PFIC2 should be suspected in children with a clinical history of cholestasis of unknown origin after exclusion of the other main causes of cholestasis presenting with normal serum gamma-GT activity and high serum bile acid concentration. Usually, serum alpha-fetoprotein level is elevated and alanine aminotransferase values are over five times the upper limit of normal. Liver ultrasonography is usually normal but may reveal a huge gallbladder and sometimes biliary stones. Liver histology reveals canalicular cholestasis, the absence of true ductular proliferation with only periportal biliary metaplasia of hepatocytes, pronounced lobular and portal fibrosis and inflammation, hepatocellular necrosis and giant cell transformation. BSEP immunostaining is helpful for diagnosis. When performed, cholangiography shows a normal biliary tree and allows bile collection. Biliary lipid analysis reveals dramatically decreased biliary bile salt concentration. Genotyping confirms the diagnosis.
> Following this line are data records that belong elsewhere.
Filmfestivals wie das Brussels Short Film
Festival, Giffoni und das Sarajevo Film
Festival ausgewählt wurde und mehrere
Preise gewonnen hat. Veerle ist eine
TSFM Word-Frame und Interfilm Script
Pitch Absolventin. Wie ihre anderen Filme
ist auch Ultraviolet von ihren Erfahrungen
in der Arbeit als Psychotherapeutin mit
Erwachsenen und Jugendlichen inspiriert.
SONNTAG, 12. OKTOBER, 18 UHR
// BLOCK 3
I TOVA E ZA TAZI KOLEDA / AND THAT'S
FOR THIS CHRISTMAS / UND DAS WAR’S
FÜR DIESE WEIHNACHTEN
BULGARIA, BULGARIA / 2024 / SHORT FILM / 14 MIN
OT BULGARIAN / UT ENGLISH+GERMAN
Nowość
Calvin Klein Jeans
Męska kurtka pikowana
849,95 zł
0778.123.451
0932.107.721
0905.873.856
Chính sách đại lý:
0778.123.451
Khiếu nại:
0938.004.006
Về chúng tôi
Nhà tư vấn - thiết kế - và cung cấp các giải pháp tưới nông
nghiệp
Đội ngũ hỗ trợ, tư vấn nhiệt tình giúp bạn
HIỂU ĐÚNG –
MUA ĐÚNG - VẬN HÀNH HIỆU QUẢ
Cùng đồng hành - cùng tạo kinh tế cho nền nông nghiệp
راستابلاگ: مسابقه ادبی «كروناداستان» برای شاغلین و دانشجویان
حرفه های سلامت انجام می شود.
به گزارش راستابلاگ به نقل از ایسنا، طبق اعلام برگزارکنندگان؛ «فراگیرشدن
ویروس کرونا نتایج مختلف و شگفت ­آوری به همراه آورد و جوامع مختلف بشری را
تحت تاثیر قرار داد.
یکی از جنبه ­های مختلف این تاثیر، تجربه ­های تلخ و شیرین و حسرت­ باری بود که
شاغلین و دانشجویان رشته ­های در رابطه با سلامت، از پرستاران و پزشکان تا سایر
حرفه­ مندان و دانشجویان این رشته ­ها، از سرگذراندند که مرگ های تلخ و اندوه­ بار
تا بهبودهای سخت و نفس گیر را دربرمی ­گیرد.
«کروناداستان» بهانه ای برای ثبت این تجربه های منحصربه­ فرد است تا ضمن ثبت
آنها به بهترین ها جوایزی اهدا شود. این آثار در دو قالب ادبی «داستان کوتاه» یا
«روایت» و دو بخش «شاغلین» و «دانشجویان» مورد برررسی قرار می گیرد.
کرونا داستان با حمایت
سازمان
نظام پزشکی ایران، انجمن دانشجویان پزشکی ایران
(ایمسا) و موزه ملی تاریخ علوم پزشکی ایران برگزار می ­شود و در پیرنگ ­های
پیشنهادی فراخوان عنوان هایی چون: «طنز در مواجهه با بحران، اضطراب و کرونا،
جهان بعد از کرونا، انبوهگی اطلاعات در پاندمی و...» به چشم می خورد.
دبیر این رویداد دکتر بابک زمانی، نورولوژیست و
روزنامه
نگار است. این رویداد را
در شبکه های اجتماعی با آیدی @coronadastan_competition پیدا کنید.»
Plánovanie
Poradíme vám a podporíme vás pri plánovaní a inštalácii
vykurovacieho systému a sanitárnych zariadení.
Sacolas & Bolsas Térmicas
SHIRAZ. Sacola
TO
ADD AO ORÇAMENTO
In the scope of cholestasis with normal gamma-GT, differential diagnosis includes mainly primary bile acid synthesis defects and PFIC1 (see these terms).
Prenatal diagnosis can be proposed if a mutation has been identified in each parent.
Transmission is autosomal recessive.
Management and treatment
Ursodeoxycholic acid therapy (UDCA) should be initiated in all patients to prevent liver damage but is not fully effective. Rifampicin is helpful to control pruritus. Nasobiliary drainage may help to select potential responders to biliary diversion. However, because of severe cholestasis, liver failure or hepatocellular carcinoma, half of patients are ultimately candidates for liver transplantation (LT). Close monitoring of hepatocellular carcinoma should be offered from the first year of life. Due to hepatocellular carcinoma and rapid liver failure, the course in patients with PFIC2 appears to be more severe than in patients with PFIC1.
Early treatment with UDCA or biliary diversion may prevent significant morbidity and mortality from end-stage liver disease. Furthermore, patients may develop biliary stones, drug-induced cholestasis, and/or intrahepatic cholestasis of pregnancy (see this term) further in the disease course. Specialized follow-up is mandatory and lifelong.